Kirkpatrick Sale's Rebels Against The Future

Ray Reece

RAY REECE is an environmental activist and writer in Fort Worth and Austin, Texas. He is the author of The Sun Betrayed published by South End Press in 1980.

Time magazine recently called it “The Twentieth Century Blues.” Canadian philosopher George Grant has written of the “darkness which envelops the Western world.” Betty Friedan, in The Feminine Mystique in 1963, referred to a “quiet desperation” among suburban American housewives “the problem with no name.” Most Americans since then, and certainly most Earthlings, have experienced “the problem” in their own lives. If nothing else, it is the grist of daily journalism: runaway murder and suicide rates, brutal mass layoffs of formerly secure employees, rising poverty and family violence, unceasing civil wars, poisoned air and water and soil, pandemic extinctions of plant and animal species, glaciers melting and food crops failing as the climate heats up in a thickening cloud of carbon gases around the world.
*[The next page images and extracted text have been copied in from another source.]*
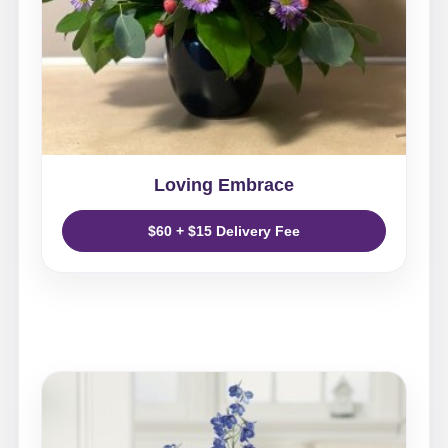
Loving Embrace
$60 + $15 Delivery Fee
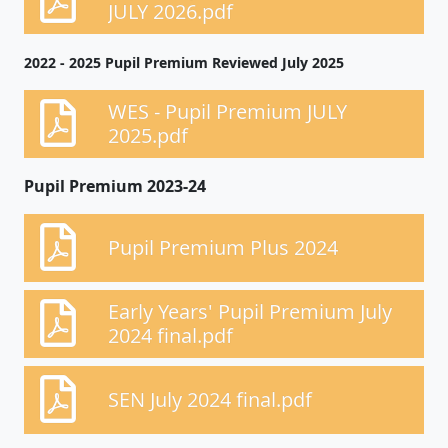
JULY 2026.pdf
2022 - 2025 Pupil Premium Reviewed July 2025
WES - Pupil Premium JULY
2025.pdf
Pupil Premium 2023-24
Pupil Premium Plus 2024
Early Years' Pupil Premium July
2024 final.pdf
SEN July 2024 final.pdf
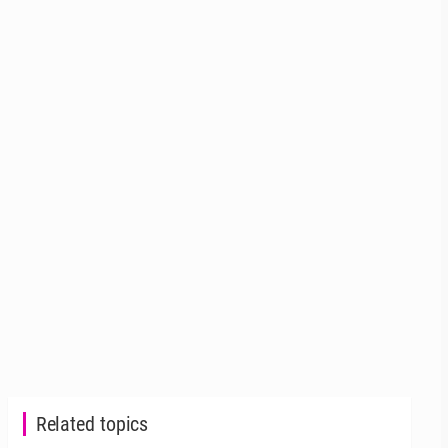
Related topics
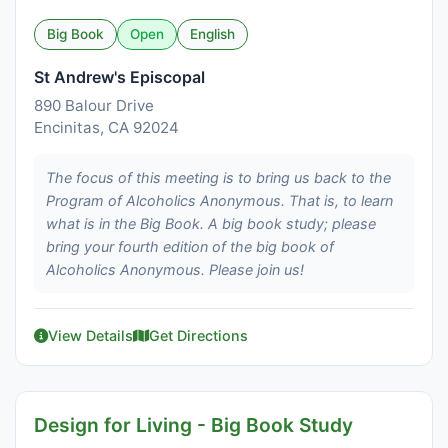
Big Book
Open
English
St Andrew's Episcopal
890 Balour Drive
Encinitas, CA 92024
The focus of this meeting is to bring us back to the
Program of Alcoholics Anonymous. That is, to learn
what is in the Big Book. A big book study; please
bring your fourth edition of the big book of
Alcoholics Anonymous. Please join us!
View Details
Get Directions
Design for Living - Big Book Study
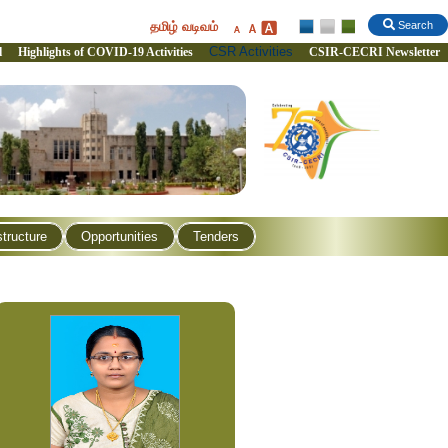
தமிழ் வடிவம்
Search
CSR Activities
l
Highlights of COVID-19 Activities
CSIR-CECRI Newsletter
structure
Opportunities
Tenders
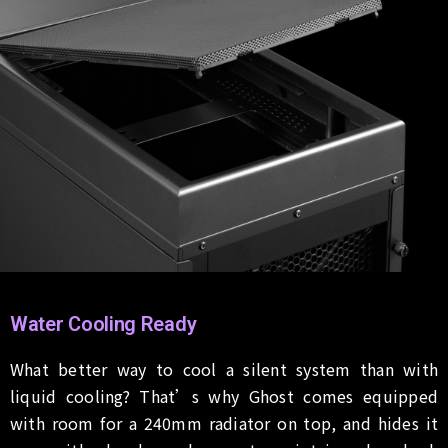
Water Cooling Ready
What better way to cool a silent system than with
liquid cooling? That’s why Ghost comes equipped
with room for a 240mm radiator on top, and hides it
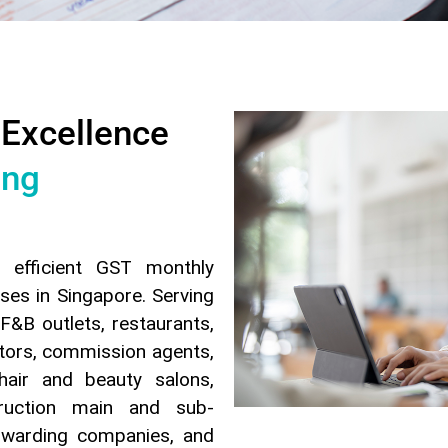
 Excellence
ing
d efficient GST monthly
ses in Singapore. Serving
F&B outlets, restaurants,
ctors, commission agents,
hair and beauty salons,
truction main and sub-
orwarding companies, and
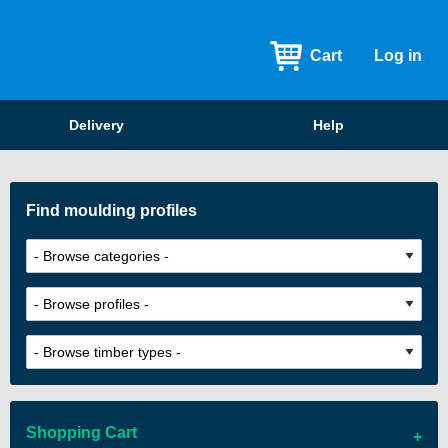
Cart
Log in
Delivery
Help
Find moulding profiles
Shopping Cart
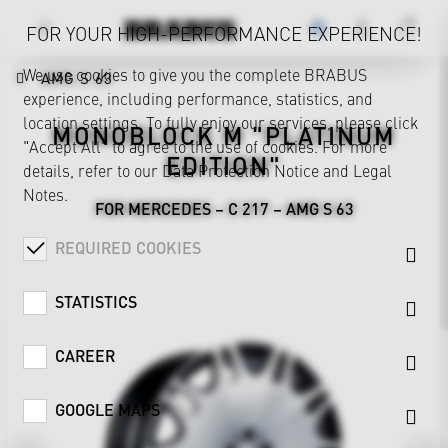
FOR YOUR HIGH-PERFORMANCE EXPERIENCE!
We use cookies to give you the complete BRABUS
AMG S 63
experience, including performance, statistics, and
location settings. To fully enjoy our services, please click
MONOBLOCK M "PLATINUM
"Accept All" to agree to the use of cookies. For more
EDITION"
details, refer to our
Data Protection Notice
and
Legal
Notes
.
FOR MERCEDES – C 217 – AMG S 63
REQUIRED COOKIES
STATISTICS
CAREER
GOOGLE MAPS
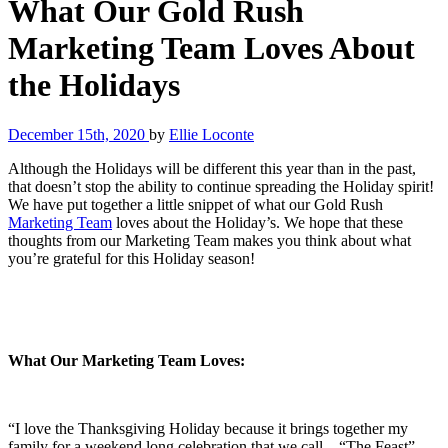
What Our Gold Rush
Marketing Team Loves About
the Holidays
December 15th, 2020
by
Ellie Loconte
Although the Holidays will be different this year than in the past,
that doesn’t stop the ability to continue spreading the Holiday spirit!
We have put together a little snippet of what our Gold Rush
Marketing Team
loves about the Holiday’s. We hope that these
thoughts from our Marketing Team makes you think about what
you’re grateful for this Holiday season!
What Our Marketing Team Loves:
“I love the Thanksgiving Holiday because it brings together my
family for a weekend long celebration that we call – “The Feast”.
Social historian Kirkpatrick Sale, in his eighth luminous book in three decades, has given a name to “the problem with no name.” He calls it “technology.” He calls it “innovation.” He calls it “machinery” in the service of industrialism, and therefore “hurtful,” he writes, to human “commonality” and global well-being.

Sale’s new book is Rebels Against the Future: The Luddites and Their War on the Industrial Revolution, Addison Wesley, 1995. Like other of his books, it is part social history and scholarship, part novel in the spirit of Zola, and part advocacy on behalf of planet Earth “the only living planet in the universe” which he stubbornly calls the “biosphere.” Sale declares in his opening sentence that he shares an “affinity for the ideas and passions that motivated the subjects of this book, particularly their abiding sense that a world dominated by the technologies of industrial society is fundamentally more detrimental than beneficial to human happiness and survival.”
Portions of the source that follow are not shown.